4 Compatibilité des
éléments de l'agriculture de type Ikigai aux yeux des acteurs
En tenant compte de l'héritage de la modernisation
agricole productiviste, les trois éléments constitutifs de
l'agriculture de type Ikigai que nous avons établi dans le schéma
représentationnel de celle-ci (Qualité de vie ; Lien social et
territorial ; Production matérielle), pourront-elles être
compatibles non seulement aux yeux des agents gestionnaires et partenaires du
Projet, mais également à l'épreuve des divers
intérêts des stagiaires de la formation Nô-Life ?
Question de rééquilibrage global et
d'identité du bien commun
D'abord, cette question de compatibilité des
éléments représentationnels de l'agriculture de type
Ikigai nous amène directement à reprendre la direction
proposée par Boltanski pour surmonter la fragilité du compromis :
il s'agit justement de la nécessité d'envisager la
compatibilité des « êtres et objets »
hétérogènes relevant de mondes différents afin de
consolider le compromis. A cet effet, il faut doter le compromis
d' « une identité propre » tout en mettant au
service du bien commun ces élements hétérogènes a
priori incompatibles. Et ceci de sorte que la forme de ces
éléments hétérogènes ne soit pas
reconnaissables, sous une nouvelle identité.

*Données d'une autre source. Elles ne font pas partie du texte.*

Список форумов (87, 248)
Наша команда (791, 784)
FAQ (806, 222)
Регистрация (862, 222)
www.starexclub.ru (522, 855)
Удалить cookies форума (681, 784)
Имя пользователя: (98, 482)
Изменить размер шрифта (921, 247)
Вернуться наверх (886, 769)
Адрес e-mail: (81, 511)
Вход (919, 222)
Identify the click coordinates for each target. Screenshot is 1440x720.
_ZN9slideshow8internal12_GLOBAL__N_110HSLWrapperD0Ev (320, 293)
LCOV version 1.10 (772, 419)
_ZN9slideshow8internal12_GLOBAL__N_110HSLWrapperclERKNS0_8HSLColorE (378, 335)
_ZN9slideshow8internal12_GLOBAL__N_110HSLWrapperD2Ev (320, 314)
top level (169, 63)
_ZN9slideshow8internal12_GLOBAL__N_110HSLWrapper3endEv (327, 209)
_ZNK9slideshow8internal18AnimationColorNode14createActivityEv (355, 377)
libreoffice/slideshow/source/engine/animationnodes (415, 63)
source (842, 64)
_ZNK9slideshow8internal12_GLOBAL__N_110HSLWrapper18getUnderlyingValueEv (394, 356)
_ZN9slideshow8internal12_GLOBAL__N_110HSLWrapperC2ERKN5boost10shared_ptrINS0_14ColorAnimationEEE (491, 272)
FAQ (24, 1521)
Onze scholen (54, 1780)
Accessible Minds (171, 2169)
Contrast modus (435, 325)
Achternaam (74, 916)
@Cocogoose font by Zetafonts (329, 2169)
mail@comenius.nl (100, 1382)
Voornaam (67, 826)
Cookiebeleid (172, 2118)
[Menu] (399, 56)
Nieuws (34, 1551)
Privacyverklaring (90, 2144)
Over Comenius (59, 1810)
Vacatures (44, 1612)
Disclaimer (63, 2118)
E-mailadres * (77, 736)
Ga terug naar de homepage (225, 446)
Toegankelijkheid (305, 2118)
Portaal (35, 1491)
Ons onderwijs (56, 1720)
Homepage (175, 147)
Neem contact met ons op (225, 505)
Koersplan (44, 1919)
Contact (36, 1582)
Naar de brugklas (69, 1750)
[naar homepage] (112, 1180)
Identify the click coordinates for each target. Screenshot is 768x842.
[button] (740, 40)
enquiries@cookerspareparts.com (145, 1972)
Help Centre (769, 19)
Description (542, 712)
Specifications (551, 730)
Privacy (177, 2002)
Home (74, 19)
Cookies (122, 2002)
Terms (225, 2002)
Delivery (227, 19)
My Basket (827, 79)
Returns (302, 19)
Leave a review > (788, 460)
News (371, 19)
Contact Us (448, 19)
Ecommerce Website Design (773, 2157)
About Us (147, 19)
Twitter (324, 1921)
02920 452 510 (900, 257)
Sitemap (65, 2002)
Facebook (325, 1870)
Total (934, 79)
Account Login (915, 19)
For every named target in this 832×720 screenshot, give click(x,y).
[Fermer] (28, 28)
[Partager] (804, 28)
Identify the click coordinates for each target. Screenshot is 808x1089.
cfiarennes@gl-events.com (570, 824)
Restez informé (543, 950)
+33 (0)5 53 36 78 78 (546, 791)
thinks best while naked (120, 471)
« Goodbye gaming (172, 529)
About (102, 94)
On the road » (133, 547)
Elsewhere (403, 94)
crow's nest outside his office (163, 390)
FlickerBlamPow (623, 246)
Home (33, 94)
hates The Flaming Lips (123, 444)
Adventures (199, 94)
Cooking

Concernant le contexte du Projet Nô-Life, il s'agit
de doter l'agriculture (bien commun) d'une nouvelle identité, à
savoir Ikigai, afin de renforcer l'agriculture comme un bien commun. Et afin de
consolider ce bien commun face à la fragilité du compromis
basé sur celui-ci, nous devrons envisager un rééquilibrage
(ou ajustement) global de la relation déséquilibrée de
représentation, de pratique et de pouvoir qui constitue la source de
cette fragilité. Et ceci au travers d'une revalorisation des
éléments dévalués dans cette situation.
Pour des propositions concrètes...
Mais comment s'y prendre ? Revenons ici à notre
dernier constat de la réalité pour repérer les
éléments en question : du côté des agents
gestionnaires et partenaires, c'est l'orientation productiviste du Projet
Nô-Life qui reflétait leur rapport de forces
déséquilibré dans le dispositif de la mise en oeuvre du
Projet, à savoir l'emprise de l'ensemble des agents du monde agricole
professionnel. Et derrière cette orientation, nous avons constaté
une certaine divergence de points de vue entre les agents appartenant au
secteur agricole (CAT, ECV), l'agent gestionnaire principal (BPA) ayant une
double appartenance au monde agricole professionnel et à celui des
services publics locaux, et les agents appartenant au monde plus public (ou
civil), l'un au monde des services publics locaux du vieillissement (SCI) et
l'autre au monde syndical et salarial (CFLS).
Du côté des stagiaires, non seulement cette
orientation s'avérait techniquement et économiquement
inadaptée à la capacité productive des stagiaires, mais
surtout elle ne tenait pas compte de leurs divers besoins complexes aux niveaux
socio-culturel et économique représentés dans leurs
motivation et engagement. D'où l'effet de marginalisation de cette
orientation à l'égard des stagiaires sur les plans
représentationnel (idées qui n'ont pas pris sens), pratique
(activités de la formation inadaptées) et relationnel (perte
éventuelle de confiance dans les gestionnaires).
En suivant la direction de Boltanski sur le bien commun, il
serait intéressant d'envisager ici quelques propositions
concrètes destinées aux acteurs du Projet Nô-Life vers une
redéfinition de l'agriculture de type Ikigai qui serait possible et
pertinente aux yeux de ces acteurs. Et ces propositions visent à
modifier l'orientation du Projet Nô-Life qui sera susceptible de
régler la situation de marginalisation, et ainsi de rendre
réellement compatible les éléments
représentationnels de l'agriculture de type Ikigai.